Bounce rate
Also: Bounce rate, BR, Single-page session rate, Taux de rebond
The percentage of visitors who leave after viewing only one page, often a signal of poor relevance, mismatched intent, or weak user experience.
What it is
Bounce rate is the share of sessions in which a visitor views a single page and then leaves without triggering any further interaction (no second pageview, no tracked event, no navigation). It is expressed as a percentage:
- Bounce rate = (single-page sessions / total sessions) x 100
A session that ends on the same page it started on, with no additional recorded action, counts as a bounce. Note that definitions vary by tool: some analytics platforms now define a bounce as a session that is not engaged (for example, shorter than a few seconds, with no conversion and only one pageview).
Why it matters
Bounce rate is a fast proxy for relevance and experience quality. A high bounce rate can indicate:
- Mismatched intent: the page does not deliver what the visitor expected from the ad, link, or search result.

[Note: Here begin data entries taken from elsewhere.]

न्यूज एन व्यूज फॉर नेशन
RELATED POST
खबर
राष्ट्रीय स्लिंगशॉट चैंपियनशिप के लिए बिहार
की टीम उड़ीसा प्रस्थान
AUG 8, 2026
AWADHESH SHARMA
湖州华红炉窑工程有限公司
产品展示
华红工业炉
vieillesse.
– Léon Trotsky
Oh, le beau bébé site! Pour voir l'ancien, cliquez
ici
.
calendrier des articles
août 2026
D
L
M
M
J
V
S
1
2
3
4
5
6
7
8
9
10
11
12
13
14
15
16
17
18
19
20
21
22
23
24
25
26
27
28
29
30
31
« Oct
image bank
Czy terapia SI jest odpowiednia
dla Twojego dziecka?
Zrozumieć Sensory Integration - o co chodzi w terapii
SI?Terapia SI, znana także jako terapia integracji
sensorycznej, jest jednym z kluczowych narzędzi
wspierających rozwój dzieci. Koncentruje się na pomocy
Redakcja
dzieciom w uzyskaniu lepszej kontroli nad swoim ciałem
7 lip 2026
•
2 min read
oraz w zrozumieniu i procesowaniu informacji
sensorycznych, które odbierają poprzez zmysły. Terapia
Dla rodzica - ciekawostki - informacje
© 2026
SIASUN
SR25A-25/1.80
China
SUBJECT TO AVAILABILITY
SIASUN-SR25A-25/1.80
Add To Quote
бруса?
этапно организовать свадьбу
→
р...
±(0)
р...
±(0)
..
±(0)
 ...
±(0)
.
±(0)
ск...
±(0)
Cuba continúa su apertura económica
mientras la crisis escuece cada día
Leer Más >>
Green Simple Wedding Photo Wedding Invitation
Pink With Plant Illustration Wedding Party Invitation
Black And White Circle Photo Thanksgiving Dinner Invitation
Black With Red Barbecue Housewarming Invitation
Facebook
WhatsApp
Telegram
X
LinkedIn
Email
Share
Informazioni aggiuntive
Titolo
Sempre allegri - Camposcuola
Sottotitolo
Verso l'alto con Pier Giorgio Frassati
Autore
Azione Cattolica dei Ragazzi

- Poor UX: slow load times, intrusive popups, unclear layout, or mobile issues.
- Weak content: no clear next step, missing call to action, or thin information.
But a high bounce rate is not always bad. A single-page blog post or a store-hours lookup may satisfy the visitor completely in one view. Always interpret it alongside context and other metrics.
How it is used in practice
- Diagnose landing pages: compare bounce rate by traffic source to spot channels sending poorly matched visitors.
- A/B testing: measure whether a redesign, faster load, or clearer headline lowers bounces.
- Segment analysis: split by device, geography, or campaign to isolate problem areas.
- Guardrail metric: watch it does not spike after a release or tracking change.
Concrete worked example
A campaign drives 10,000 sessions to a pricing page. Of these, 6,500 leave without any further action.
- Bounce rate = 6,500 / 10,000 = 65%
After adding a clear comparison table and a visible "Book a demo" button, single-page exits drop to 4,800 out of 10,000 sessions:
- New bounce rate = 48%
That 17-point drop suggests the page now guides more visitors toward a next step. Pair this with conversion rate to confirm the improvement is real and not just extra idle scrolling.
Caveats
- Definitions differ across tools, so document yours before comparing benchmarks.
- Bounce rate says nothing about why people leave; use session recordings and surveys to find causes.